ISLAMABAD: In a breakthrough, Pakistan and the International Monetary Fund (IMF) reached a staff-level agreement over the revival of the Extended Fund Facility (EFF) programme, ARY News reported on Wednesday quoting finance ministry sources.
A well-placed source within the Ministry of Finance has told ARY News that an agreement has finally been reached with IMF and the lender will release an official statement regarding the deal this evening.
“The first tranche is expected to be SDR894 million, equal to $1.2 billion. The program has been extended till July 2023, and total program size increased by $1bn to $7bn,” they said.
Last month, Pakistan received the Memorandum of Economic and Financial Policies (MEFP) from the International Monetary Fund (IMF) for the seventh and eighth reviews.
This was confirmed by Finance Minister Miftah Ismail on his official Twitter handle.
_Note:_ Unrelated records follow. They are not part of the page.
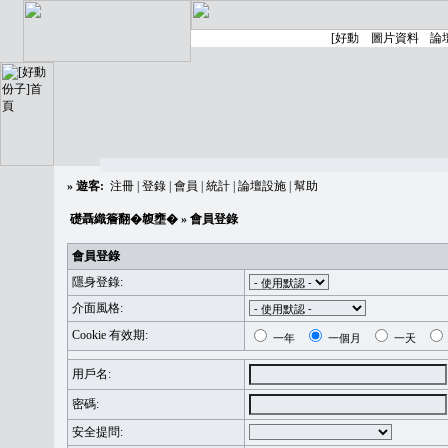
»
遊客:
注冊
|
登錄
|
會員
|
統計
|
論壇設施
|
幫助
礎聶織簷翻�䪖壅�
» 會員登錄
會員登錄
隱身登錄:
介面風格:
Cookie 有效期:
一年
一個月
一天
用戶名:
密碼:
安全提問: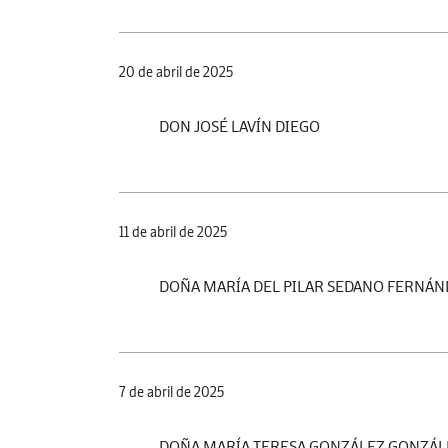
20 de abril de 2025
DON JOSÉ LAVÍN DIEGO
11 de abril de 2025
DOÑA MARÍA DEL PILAR SEDANO FERNÁN
7 de abril de 2025
DOÑA MARÍA TERESA GONZÁLEZ GONZÁL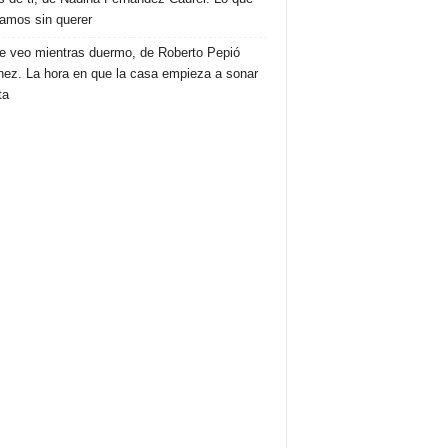
amos sin querer
e veo mientras duermo, de Roberto Pepió
nez. La hora en que la casa empieza a sonar
ta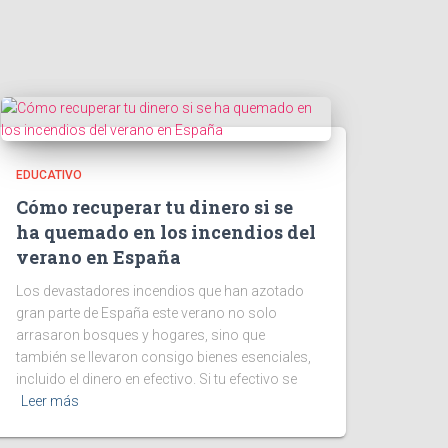
EDUCATIVO
Cómo recuperar tu dinero si se
ha quemado en los incendios del
verano en España
Los devastadores incendios que han azotado
gran parte de España este verano no solo
arrasaron bosques y hogares, sino que
también se llevaron consigo bienes esenciales,
incluido el dinero en efectivo. Si tu efectivo se
Leer más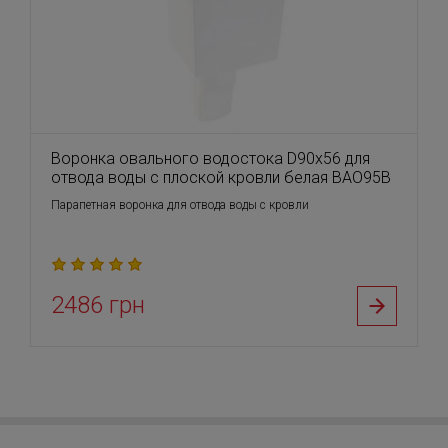
Воронка овального водостока D90х56 для
отвода воды с плоской кровли белая BAO95B
Парапетная воронка для отвода воды с кровли
2486 грн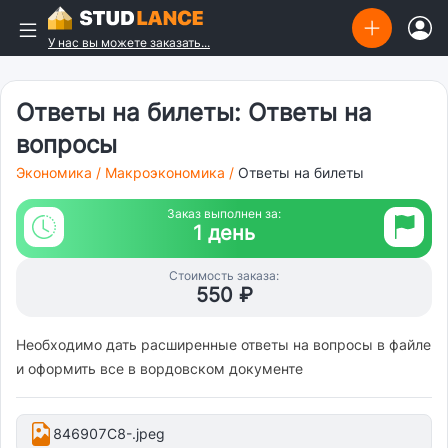
У нас вы можете заказать...
Ответы на билеты: Ответы на
вопросы
Экономика
/
Макроэкономика
/
Ответы на билеты
Заказ выполнен за:
1 день
Стоимость заказа:
550 ₽
Необходимо дать расширенные ответы на вопросы в файле
и оформить все в вордовском документе
846907C8-.jpeg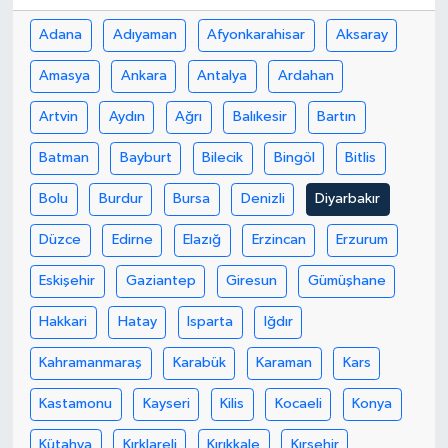
Adana
Adıyaman
Afyonkarahisar
Aksaray
Amasya
Ankara
Antalya
Ardahan
Artvin
Aydın
Ağrı
Balıkesir
Bartın
Batman
Bayburt
Bilecik
Bingöl
Bitlis
Bolu
Burdur
Bursa
Denizli
Diyarbakır
Düzce
Edirne
Elazığ
Erzincan
Erzurum
Eskişehir
Gaziantep
Giresun
Gümüşhane
Hakkari
Hatay
Isparta
Iğdır
Kahramanmaraş
Karabük
Karaman
Kars
Kastamonu
Kayseri
Kilis
Kocaeli
Konya
Kütahya
Kırklareli
Kırıkkale
Kırşehir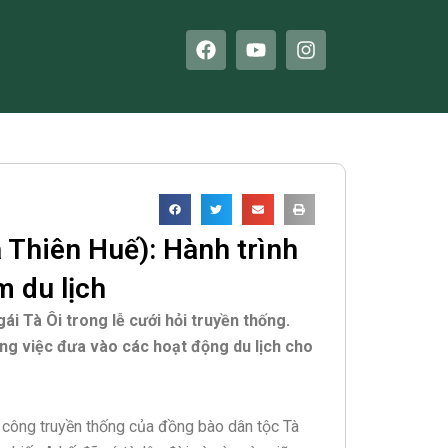
F
Y
I
a
o
n
c
u
s
e
t
t
b
u
a
o
b
g
o
e
r
k
a
m
 Thiên Huế): Hành trình
m du lịch
ái Tà Ôi trong lễ cưới hỏi truyền thống.
ng việc đưa vào các hoạt động du lịch cho
 công truyền thống của đồng bào dân tộc Tà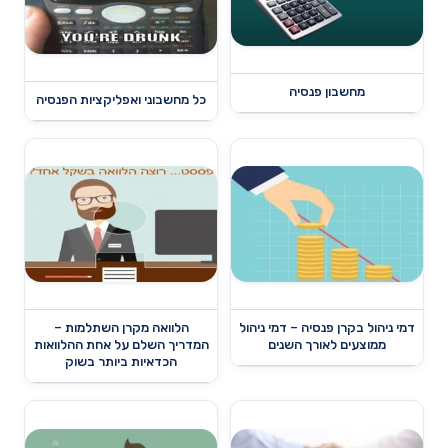
מחשבון פנסיה
כל מחשבוני ואפליקציות הפנסיה
דמי ניהול בקרן פנסיה – דמי ניהול
הלוואה מקרן השתלמות –
ממוצעים לאורך השנים
המדריך השלם על אחת ההלוואות
הכדאיות ביותר בשוק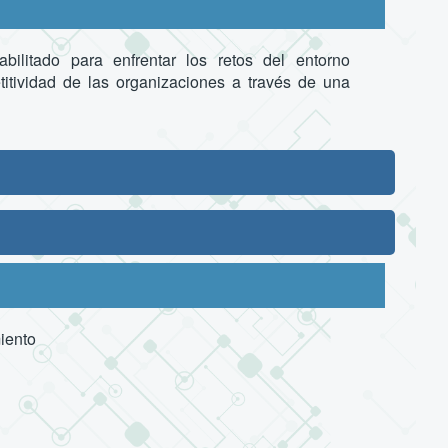
bilitado para enfrentar los retos del entorno
titividad de las organizaciones a través de una
miento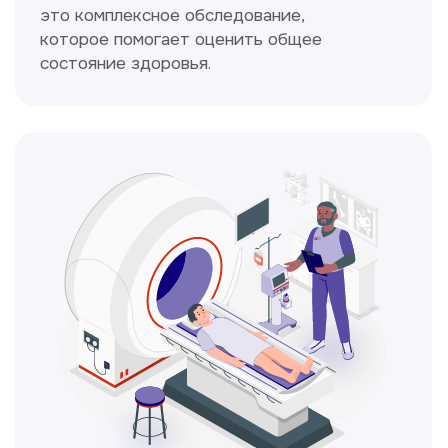
Кольпоскопия
Это диагностическая процедура,
позволяющая внимательно осмотреть
шейку матки с помощью специального
прибора — кольпоскопа.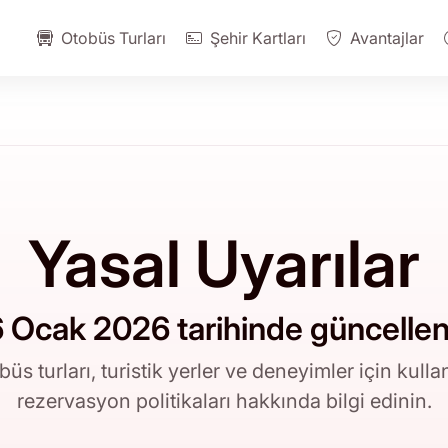
Otobüs Turları
Şehir Kartları
Avantajlar
Yasal Uyarılar
6 Ocak 2026 tarihinde güncellen
 turları, turistik yerler ve deneyimler için kullanım
rezervasyon politikaları hakkında bilgi edinin.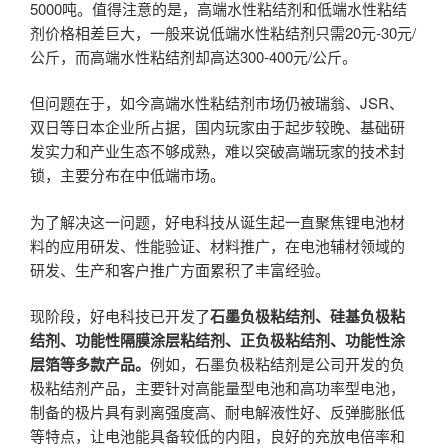
5000吨。值得注意的是，高端水性粘结剂和低端水性粘结
剂价格相差巨大，一般来说低端水性粘结剂只需20元-30元/
公斤，而高端水性粘结剂却高达300-400元/公斤。
但问题在于，如今高端水性粘结剂市场仍被瑞翁、JSR、
双日等日本企业所占据，国内玩家由于起步较晚、基础研
发实力和产业生态不够成熟，难以突破高端玩家的技术封
锁，主要分布在中低端市场。
为了解决这一问题，好电科技从诞生起一直聚焦锂电池材
料的应用研发、性能验证、材料推广，在电池辅材领域的
研发、生产和客户推广方面累积了丰富经验。
现阶段，好电科技已开发了
石墨负极粘结剂、硅基负极粘
结剂、功能性隔膜涂层粘结剂、正负极粘结剂、功能性涂
层箔等多款产品。
例如，石墨负极粘结剂是公司开发的负
极粘结剂产品，主要针对高能量型电池和高功率型电池，
制备的极片具有剥离强度高、耐电解液性好、反弹膨胀低
等特点，让电池能具备较低的内阻，良好的充放电倍率和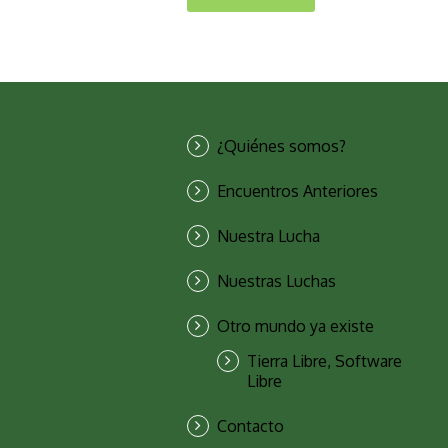
¿Quiénes somos?
Encuentros Anteriores
Nuestra Lucha
Nuestras Luchas
Otro mundo ya existe
Tierra Libre, Software
Libre
Contacto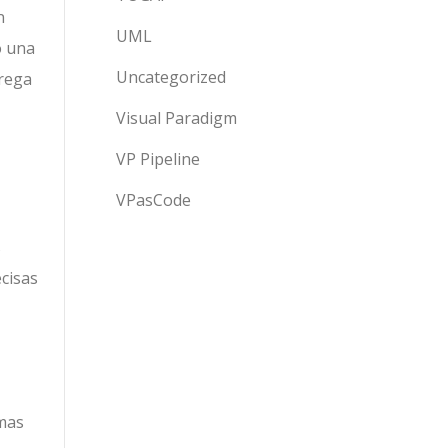
n
UML
o una
Uncategorized
trega
Visual Paradigm
VP Pipeline
VPasCode
s
ecisas
amas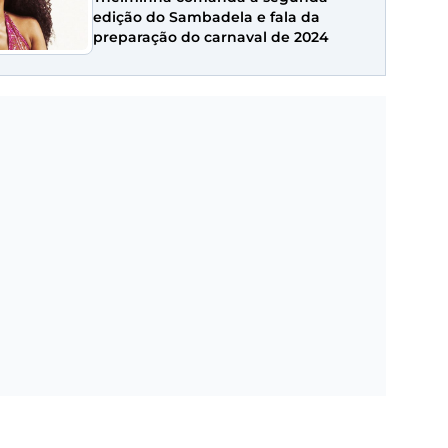
edição do Sambadela e fala da
preparação do carnaval de 2024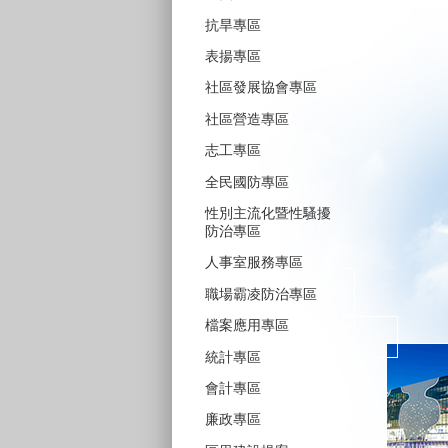
抗旱專區
表揚專區
社區發展協會專區
社區營造專區
志工專區
全民國防專區
性別主流化暨性騷擾
防治專區
人事室服務專區
職場霸凌防治專區
檔案應用專區
統計專區
會計專區
廉政專區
The MEFP is a document that contains details regarding striking a staff-level agreement.
Pakistan, IMF talks
Pakistan unveiled a 9.5 trillion rupee ($47 billion) budget for 2022-23 last month aimed at tight fiscal consolidation in a bid to convince the IMF to restart much-needed bailout payments.
However, the lender later said additional measures were needed to bring Pakistan’s budget in line with the key objectives of the IMF programme.
The two sides held several meetings and agreed on the budget and fiscal measures.
Pakistan had sought an increase in the size and duration of the programme when Ismail met with IMF officials in Washington in April.
Pakistan entered the IMF programme in 2019, but only half the funds have been disbursed to date as Islamabad has struggled to keep targets on track.
The last disbursement was in February and the next tranche was to follow a review in March, but the government of ousted prime minister Imran Khan introduced costly fuel price caps which threw fiscal targets and the programme off track.
Pakistan’s new government has removed the price caps, with fuel prices going up at the pump by up to 70% in a matter of three weeks.